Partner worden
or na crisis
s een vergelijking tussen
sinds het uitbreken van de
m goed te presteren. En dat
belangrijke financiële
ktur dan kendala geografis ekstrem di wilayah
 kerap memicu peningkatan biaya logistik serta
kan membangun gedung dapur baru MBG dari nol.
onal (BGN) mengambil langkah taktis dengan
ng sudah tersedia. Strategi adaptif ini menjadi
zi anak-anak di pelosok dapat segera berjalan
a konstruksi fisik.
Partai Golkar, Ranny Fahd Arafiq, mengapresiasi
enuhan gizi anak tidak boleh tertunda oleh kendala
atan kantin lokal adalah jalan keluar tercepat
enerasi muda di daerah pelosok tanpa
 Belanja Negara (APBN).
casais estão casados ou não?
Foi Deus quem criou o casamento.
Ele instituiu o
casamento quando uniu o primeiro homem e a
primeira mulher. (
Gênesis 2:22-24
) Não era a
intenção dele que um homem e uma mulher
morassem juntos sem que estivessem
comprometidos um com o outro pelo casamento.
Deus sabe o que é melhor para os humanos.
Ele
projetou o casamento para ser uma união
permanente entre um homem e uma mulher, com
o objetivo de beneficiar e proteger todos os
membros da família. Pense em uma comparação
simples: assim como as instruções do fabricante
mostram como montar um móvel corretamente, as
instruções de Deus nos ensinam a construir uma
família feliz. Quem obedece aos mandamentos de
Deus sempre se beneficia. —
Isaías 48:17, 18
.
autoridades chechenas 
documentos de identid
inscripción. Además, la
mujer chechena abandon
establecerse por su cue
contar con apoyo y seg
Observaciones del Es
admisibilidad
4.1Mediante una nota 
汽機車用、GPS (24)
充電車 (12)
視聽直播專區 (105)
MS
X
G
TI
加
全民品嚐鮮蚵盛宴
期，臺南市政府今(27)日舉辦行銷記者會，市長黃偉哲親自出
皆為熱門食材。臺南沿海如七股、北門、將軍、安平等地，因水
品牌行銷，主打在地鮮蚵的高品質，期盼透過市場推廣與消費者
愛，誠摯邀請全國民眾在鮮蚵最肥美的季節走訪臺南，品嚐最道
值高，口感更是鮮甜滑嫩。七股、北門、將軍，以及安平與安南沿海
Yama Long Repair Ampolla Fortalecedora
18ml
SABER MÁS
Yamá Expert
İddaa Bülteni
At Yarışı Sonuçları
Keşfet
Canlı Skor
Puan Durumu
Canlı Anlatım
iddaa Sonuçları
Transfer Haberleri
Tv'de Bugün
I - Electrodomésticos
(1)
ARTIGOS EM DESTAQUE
========================================
> **HOW TO COMPLETE THIS TASK**:
This task calls for the material above to be duplicated verbatim.

> **REPLY**:
Partner worden
or na crisis
s een vergelijking tussen
sinds het uitbreken van de
m goed te presteren. En dat
belangrijke financiële
ktur dan kendala geografis ekstrem di wilayah
 kerap memicu peningkatan biaya logistik serta
kan membangun gedung dapur baru MBG dari nol.
onal (BGN) mengambil langkah taktis dengan
ng sudah tersedia. Strategi adaptif ini menjadi
zi anak-anak di pelosok dapat segera berjalan
a konstruksi fisik.
Partai Golkar, Ranny Fahd Arafiq, mengapresiasi
enuhan gizi anak tidak boleh tertunda oleh kendala
atan kantin lokal adalah jalan keluar tercepat
enerasi muda di daerah pelosok tanpa
 Belanja Negara (APBN).
casais estão casados ou não?
Foi Deus quem criou o casamento.
Ele instituiu o
casamento quando uniu o primeiro homem e a
primeira mulher. (
Gênesis 2:22-24
) Não era a
intenção dele que um homem e uma mulher
morassem juntos sem que estivessem
comprometidos um com o outro pelo casamento.
Deus sabe o que é melhor para os humanos.
Ele
projetou o casamento para ser uma união
permanente entre um homem e uma mulher, com
o objetivo de beneficiar e proteger todos os
membros da família. Pense em uma comparação
simples: assim como as instruções do fabricante
mostram como montar um móvel corretamente, as
instruções de Deus nos ensinam a construir uma
família feliz. Quem obedece aos mandamentos de
Deus sempre se beneficia. —
Isaías 48:17, 18
.
autoridades chechenas 
documentos de identid
inscripción. Además, la
mujer chechena abandon
establecerse por su cue
contar con apoyo y seg
Observaciones del Es
admisibilidad
4.1Mediante una nota 
汽機車用、GPS (24)
充電車 (12)
視聽直播專區 (105)
MS
X
G
TI
加
全民品嚐鮮蚵盛宴
期，臺南市政府今(27)日舉辦行銷記者會，市長黃偉哲親自出
皆為熱門食材。臺南沿海如七股、北門、將軍、安平等地，因水
品牌行銷，主打在地鮮蚵的高品質，期盼透過市場推廣與消費者
愛，誠摯邀請全國民眾在鮮蚵最肥美的季節走訪臺南，品嚐最道
值高，口感更是鮮甜滑嫩。七股、北門、將軍，以及安平與安南沿海
Yama Long Repair Ampolla Fortalecedora
18ml
SABER MÁS
Yamá Expert
İddaa Bülteni
At Yarışı Sonuçları
Keşfet
Canlı Skor
Puan Durumu
Canlı Anlatım
iddaa Sonuçları
Transfer Haberleri
Tv'de Bugün
I - Electrodomésticos
(1)
ARTIGOS EM DESTAQUE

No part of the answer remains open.